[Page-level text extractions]

- - - -

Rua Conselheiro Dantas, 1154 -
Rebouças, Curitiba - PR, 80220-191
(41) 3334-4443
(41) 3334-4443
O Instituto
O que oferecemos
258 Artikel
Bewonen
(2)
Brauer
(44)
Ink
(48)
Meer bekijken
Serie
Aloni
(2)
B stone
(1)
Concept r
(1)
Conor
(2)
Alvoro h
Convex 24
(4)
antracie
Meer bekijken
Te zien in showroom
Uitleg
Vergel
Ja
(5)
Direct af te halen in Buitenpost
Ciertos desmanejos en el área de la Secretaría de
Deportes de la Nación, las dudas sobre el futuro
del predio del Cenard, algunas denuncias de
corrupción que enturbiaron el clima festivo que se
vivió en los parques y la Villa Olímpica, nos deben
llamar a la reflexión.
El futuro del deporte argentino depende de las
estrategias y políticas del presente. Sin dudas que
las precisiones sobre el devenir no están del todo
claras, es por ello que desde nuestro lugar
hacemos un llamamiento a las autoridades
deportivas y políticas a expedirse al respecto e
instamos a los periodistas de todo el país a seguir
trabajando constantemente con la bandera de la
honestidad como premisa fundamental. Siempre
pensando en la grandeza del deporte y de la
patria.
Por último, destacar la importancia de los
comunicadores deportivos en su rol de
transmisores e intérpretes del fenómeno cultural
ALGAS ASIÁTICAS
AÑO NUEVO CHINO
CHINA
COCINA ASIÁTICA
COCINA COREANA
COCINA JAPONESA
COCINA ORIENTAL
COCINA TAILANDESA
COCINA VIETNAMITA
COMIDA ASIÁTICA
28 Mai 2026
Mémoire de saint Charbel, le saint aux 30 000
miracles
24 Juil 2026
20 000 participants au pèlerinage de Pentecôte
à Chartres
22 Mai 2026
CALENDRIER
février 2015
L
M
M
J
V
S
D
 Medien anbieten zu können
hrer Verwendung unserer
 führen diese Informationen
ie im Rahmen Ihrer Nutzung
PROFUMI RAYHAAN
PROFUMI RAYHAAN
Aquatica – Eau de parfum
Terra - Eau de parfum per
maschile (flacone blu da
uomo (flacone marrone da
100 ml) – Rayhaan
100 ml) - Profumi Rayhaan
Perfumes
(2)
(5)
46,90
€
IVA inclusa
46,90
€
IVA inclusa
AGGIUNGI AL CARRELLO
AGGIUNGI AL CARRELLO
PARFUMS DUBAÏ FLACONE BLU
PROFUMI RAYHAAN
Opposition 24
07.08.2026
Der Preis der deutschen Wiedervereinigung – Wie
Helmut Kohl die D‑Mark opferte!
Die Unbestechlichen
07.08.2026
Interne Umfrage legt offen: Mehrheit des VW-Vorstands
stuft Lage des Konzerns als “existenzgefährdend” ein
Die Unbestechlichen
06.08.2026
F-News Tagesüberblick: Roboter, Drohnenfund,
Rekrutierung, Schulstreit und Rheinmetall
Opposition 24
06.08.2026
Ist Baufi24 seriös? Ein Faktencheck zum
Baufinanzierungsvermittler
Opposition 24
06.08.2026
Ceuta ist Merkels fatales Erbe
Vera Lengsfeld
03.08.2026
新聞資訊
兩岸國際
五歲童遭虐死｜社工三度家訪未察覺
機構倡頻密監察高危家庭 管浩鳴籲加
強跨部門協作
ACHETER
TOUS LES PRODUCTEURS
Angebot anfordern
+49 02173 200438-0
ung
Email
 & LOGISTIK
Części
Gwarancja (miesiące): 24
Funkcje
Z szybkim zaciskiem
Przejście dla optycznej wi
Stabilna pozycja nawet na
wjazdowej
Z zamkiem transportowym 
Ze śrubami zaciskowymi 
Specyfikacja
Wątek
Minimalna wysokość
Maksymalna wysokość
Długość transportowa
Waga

- - - -

#### [Problem requirements]
For every line in the records above that holds "COCINA", add one, and report the sum alone.

#### [Your solution]
6